Whether or not Abundo has consecutively served for three terms.

HELD:

The petition is partly meritorious.

The consecutiveness of what otherwise would have been Abundo’s three successive, continuous mayorship
was effectively broken during the 2004- 2007 term when he was initially deprived of title to, and was veritably
disallowed to serve and occupy, an office to which he, after due proceedings, was eventually declared to have
been the rightful choice of the electorate.

The declaration of being the winner in an election protest grants the local elected official the right to serve the
unexpired portion of the term. Verily, while he was declared winner in the protest for the mayoralty seat for
the 2004-2007 term, Abundo’s full term has been substantially reduced by the actual service rendered by his
opponent (Torres). Hence, there was actual involuntary interruption in the term of Abundo and he cannot be
considered to have served the full 2004-2007 term.

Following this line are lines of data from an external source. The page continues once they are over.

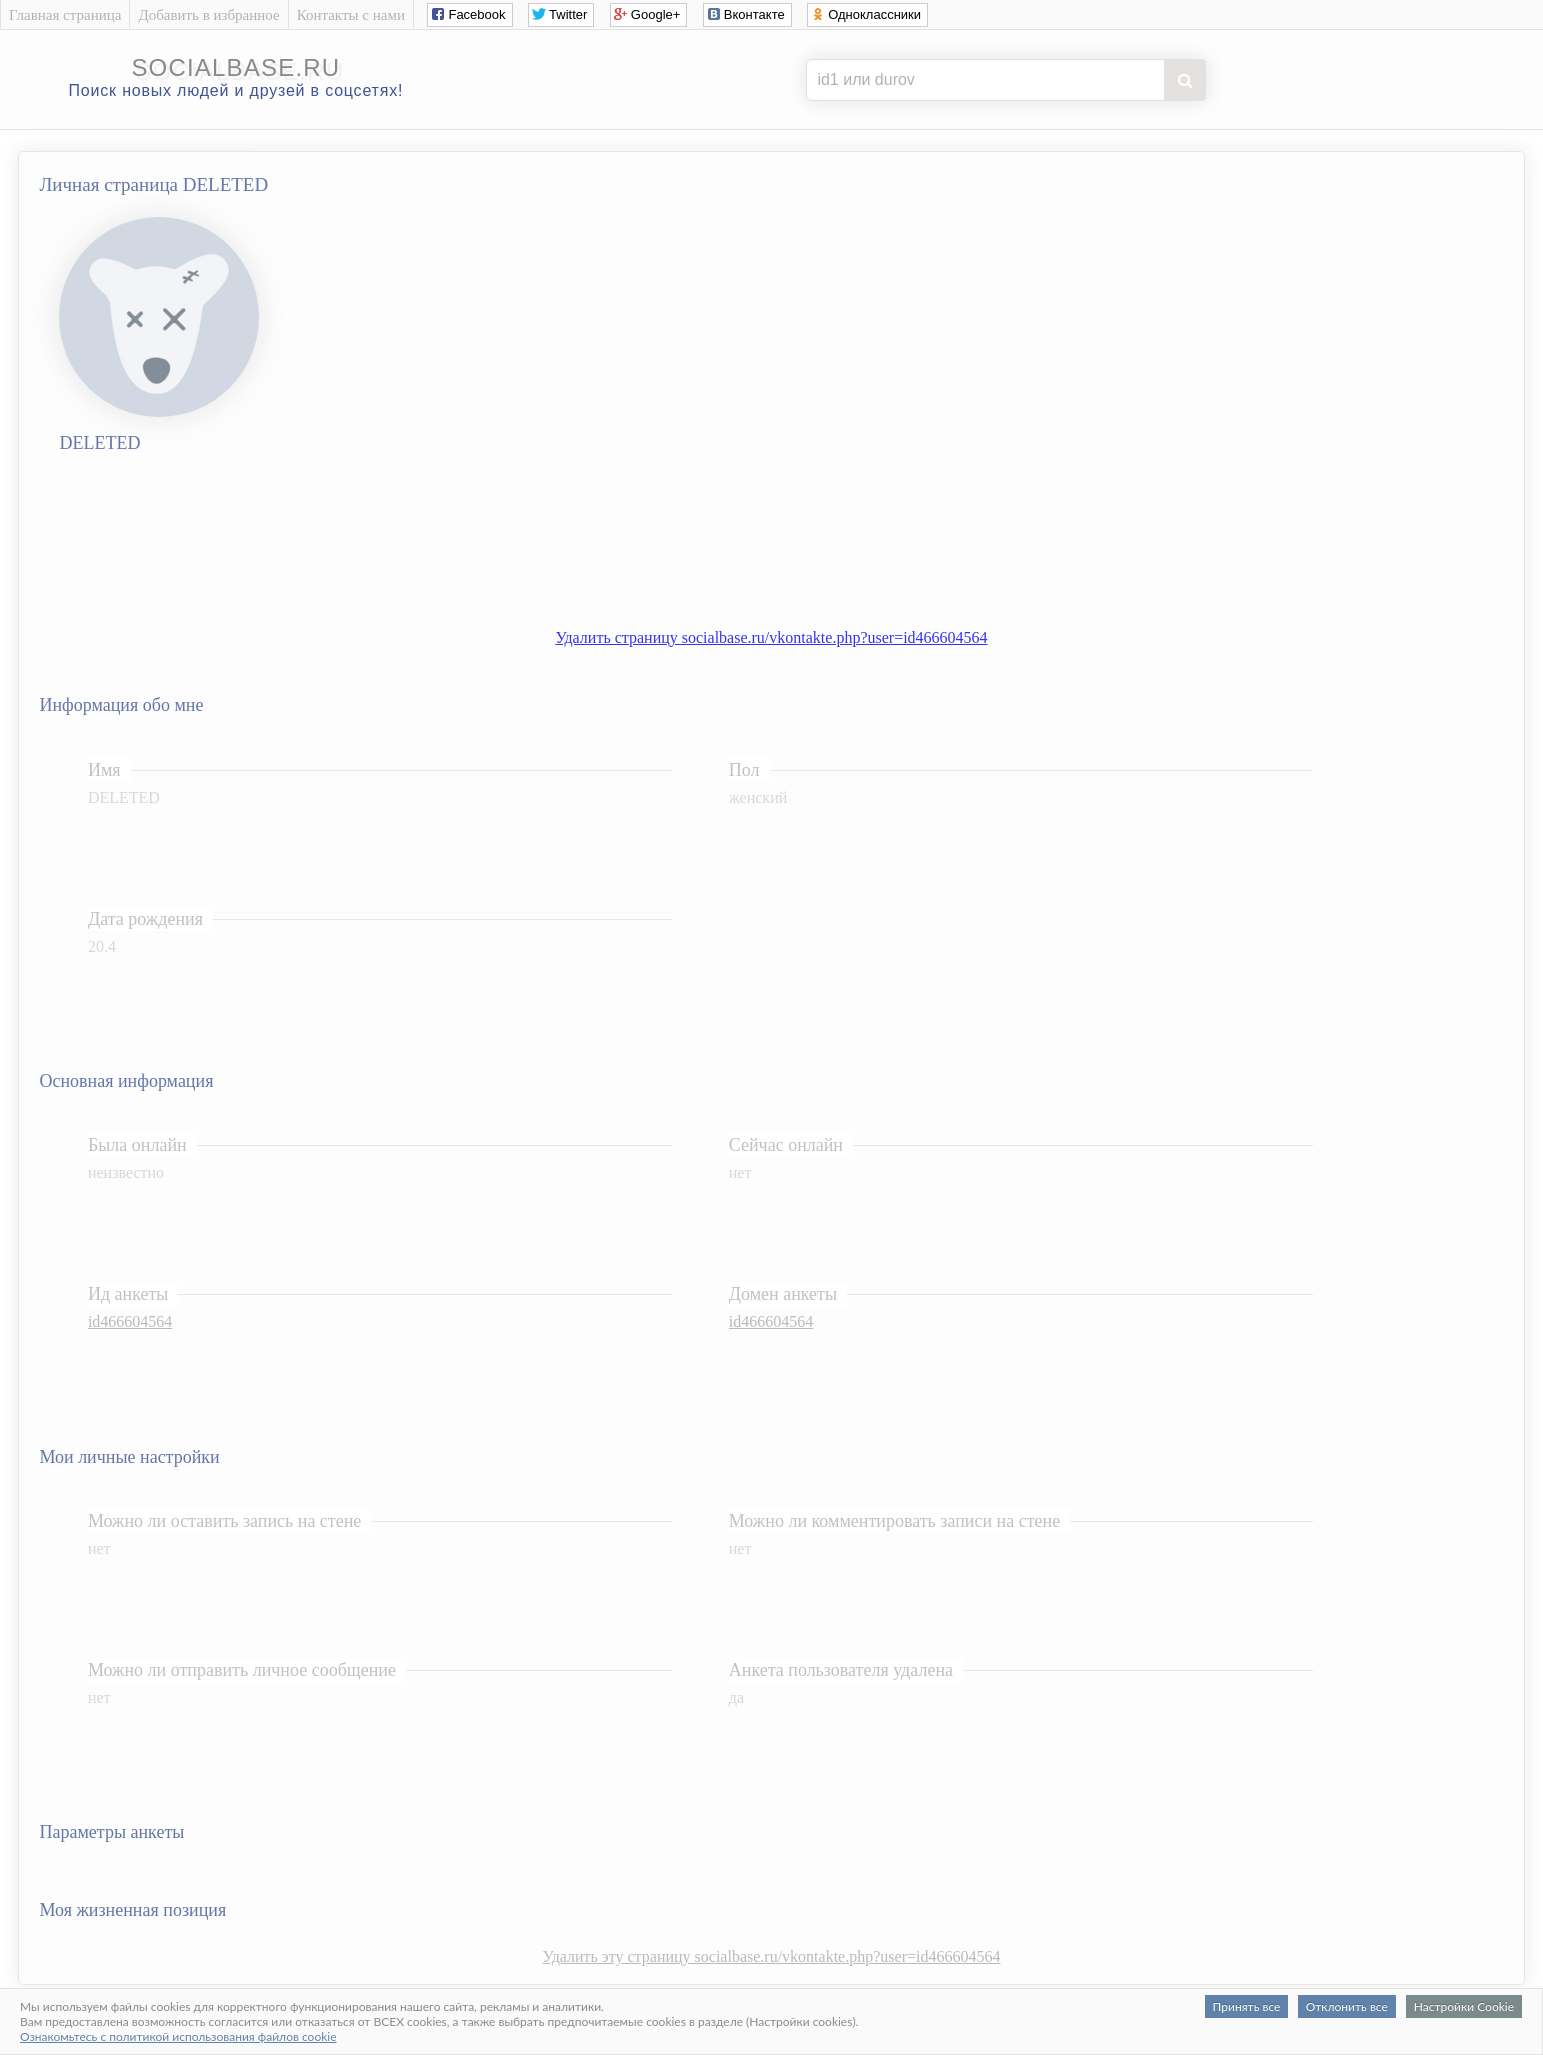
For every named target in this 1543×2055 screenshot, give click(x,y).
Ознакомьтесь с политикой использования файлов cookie (178, 2036)
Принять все (1247, 2006)
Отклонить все (1347, 2006)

Prior to the finality of the election protest, Abundo did not serve in the mayor’s office and, in fact, had no legal
right to said position. During the pendency of the election protest, Abundo ceased from exercising power or
authority. Consequently, the period during which Abundo was not serving as mayor should be considered as a
rest period or break in his service because prior to the judgment in the election protest, it was Abundos
opponent, Torres, who was exercising such powers by virtue of the still then valid proclamation.

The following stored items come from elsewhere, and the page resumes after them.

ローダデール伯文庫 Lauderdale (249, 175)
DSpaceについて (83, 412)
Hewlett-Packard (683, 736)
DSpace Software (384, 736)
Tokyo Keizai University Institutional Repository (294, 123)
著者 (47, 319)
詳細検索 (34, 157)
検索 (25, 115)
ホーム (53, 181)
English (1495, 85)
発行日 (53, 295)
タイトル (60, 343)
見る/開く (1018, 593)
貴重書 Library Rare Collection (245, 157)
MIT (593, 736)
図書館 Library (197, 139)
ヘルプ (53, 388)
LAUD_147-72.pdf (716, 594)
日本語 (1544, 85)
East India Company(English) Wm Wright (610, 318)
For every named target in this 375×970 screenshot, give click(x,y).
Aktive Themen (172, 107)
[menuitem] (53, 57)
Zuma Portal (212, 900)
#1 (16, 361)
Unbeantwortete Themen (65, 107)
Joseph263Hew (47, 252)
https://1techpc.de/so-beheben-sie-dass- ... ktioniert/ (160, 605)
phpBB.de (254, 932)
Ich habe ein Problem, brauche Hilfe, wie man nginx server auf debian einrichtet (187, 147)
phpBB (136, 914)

Petition is PARTLY GRANTED.


Aldovino VS COMELEC

Topic: Three- term limit; term of office of elective local officials

FACTS:

Lucena City councilor Wilfredo F. Asilo was elected to the said office for three consecutive terms: 1998-2001,
2001-2004, and 2004-2007. In September 2005, during his third term of office, the Sandiganbayan issued an
order of 90-day preventive suspension against him in relation to a criminal case. The said suspension order
was subsequently lifted by the Court, and Asilo resumed the performance of the functions of his office. Asilo
then filed his certificate of candidacy for the same position in 2007. His disqualification was sought by herein
petitioners on the ground that he had been elected and had served for three consecutive terms, in violation of
the three-term Constitutional limit.

ISSUE:

WON the suspensive condition interrupts the three-term limitation rule of COMELEC?

RULING:

NO. The preventive suspension of public officials does not interrupt their term for purposes of the three-term
limit rule under the Constitution and the Local Government Code (RA 7160).

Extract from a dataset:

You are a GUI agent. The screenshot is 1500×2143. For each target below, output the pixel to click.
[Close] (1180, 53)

The candidacy of Lucena City Councilor Wilfredo F. Asilo for a fourth term in the 2007 elections was in
contravention of the three-term limit rule of Art. X, sec. 8 of the Constitution since his 2004-2007 term was
not interrupted by the preventive suspension imposed on him, the SC granted the petition of Simon B.
Aldovino, Danilo B. Faller, and Ferdinand N. Talabong seeking Asilo’s disqualification. “Preventive suspension,
by its nature, does not involve an effective interruption of service within a term and should therefore not be a
reason to avoid the three-term limitation,” held the Court. It noted that preventive suspension can pose as a
threat “more potent” than the voluntary renunciation that the Constitution itself disallows to evade the three-
term limit as it is easier to undertake and merely requires an easily fabricated administrative charge that can
be dismissed soon after a preventive suspension has been imposed.